Choose a spot that is protected from the wind and has moist, deep, well-drained soil with an abundance of humus. Maidenhair ferns thrive in full or part shade but can tolerate full sun if the soil is consistently moist. They are most effective when grown as specimen plants or in a small group and are especially beautiful when backlit.

Although they may be grown as an airy ground cover or miniature hedge, a mass planting seems to obscure the characteristic dainty frond necklaces. Maidenhair fern looks good with other native woodlanders such as Jack-in-the-pulpit and wild ginger, as well as with cultivated shade lovers, both herbaceous perennials and shrubs such as rhododendrons, laurels, and magnolias.

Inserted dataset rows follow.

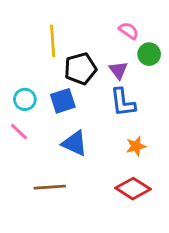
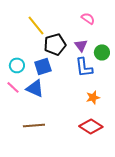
yellow line: (53, 41) -> (36, 25), turned -35
green circle: (149, 54) -> (102, 52), moved
blue triangle: (75, 143) -> (35, 88), moved

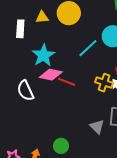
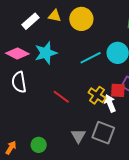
white rectangle: (20, 29) -> (30, 21), turned 30
pink diamond: (51, 75) -> (17, 54), moved
red line: (67, 82) -> (61, 97), moved

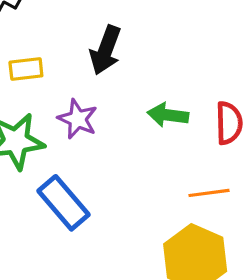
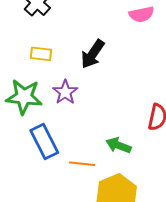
green arrow: (168, 115) -> (119, 145), moved
orange line: (209, 193) -> (82, 164), moved

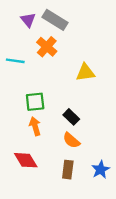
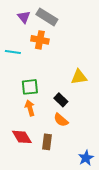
orange cross: (47, 47) -> (40, 40), turned -30
yellow triangle: (85, 73) -> (79, 77), moved
brown rectangle: (68, 170) -> (47, 142), moved
blue star: (101, 170) -> (86, 158), moved

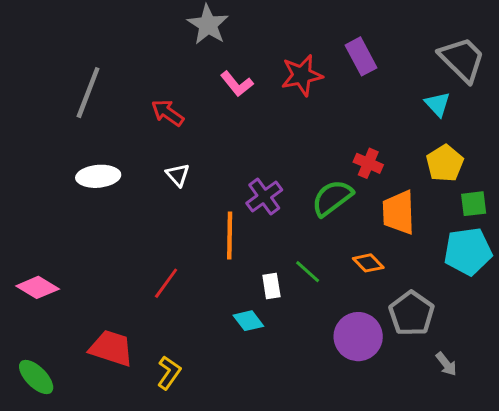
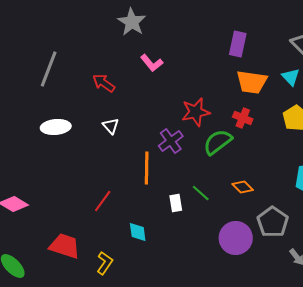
purple rectangle: (361, 56) -> (238, 44), turned 40
red star: (302, 75) -> (196, 112), moved
orange trapezoid: (399, 212) -> (252, 82), moved, turned -80
cyan diamond: (248, 321) -> (138, 232), moved, turned 30

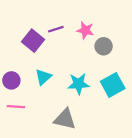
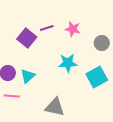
gray circle: (104, 46) -> (102, 43), moved
cyan triangle: (43, 77) -> (28, 76), moved
cyan star: (79, 84) -> (68, 63), moved

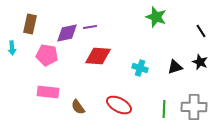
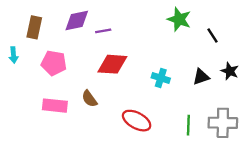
black line: (201, 31) -> (212, 35), moved
purple diamond: (67, 33) -> (77, 20), moved
brown semicircle: (78, 107) -> (89, 99), moved

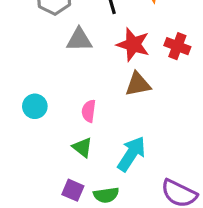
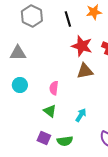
gray triangle: (79, 40) -> (18, 53), moved
cyan arrow: (131, 154) -> (81, 115), size x0.6

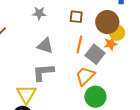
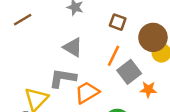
orange star: (111, 44) -> (148, 89), moved
orange trapezoid: (85, 76) -> (87, 93), moved

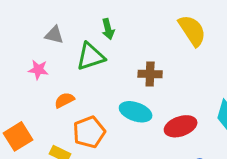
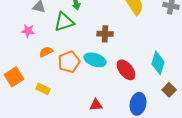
red ellipse: (181, 126) -> (126, 70), turned 70
orange pentagon: (89, 132) -> (69, 62), moved

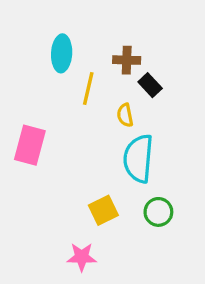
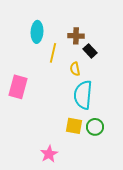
yellow square: (103, 210) -> (74, 126), moved, turned 36
pink star: (82, 257) -> (49, 154), turned -30

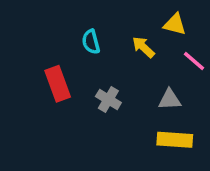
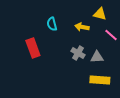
yellow arrow: (143, 47) -> (82, 27), turned -32
gray cross: (108, 99) -> (78, 53), moved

Gardeners disagree whether this species languishes when grown in pots (other, more tender adiantums are esteemed as greenhouse or terrarium plants). Try it yourself and make up your own mind. Maidenhair fern is perfectly hardy to USDA Hardiness Zone 3 when grown in the ground, but you may want to sink potted specimens into the ground for winter or at least mulch them well to minimize the effect of winter temperature swings.

Plants spread slowly by creeping, branching rhizomes but are not at all invasive. They are easily multiplied in late fall or early spring by cutting off small chunks of an established planting and replanting them elsewhere in amended soil.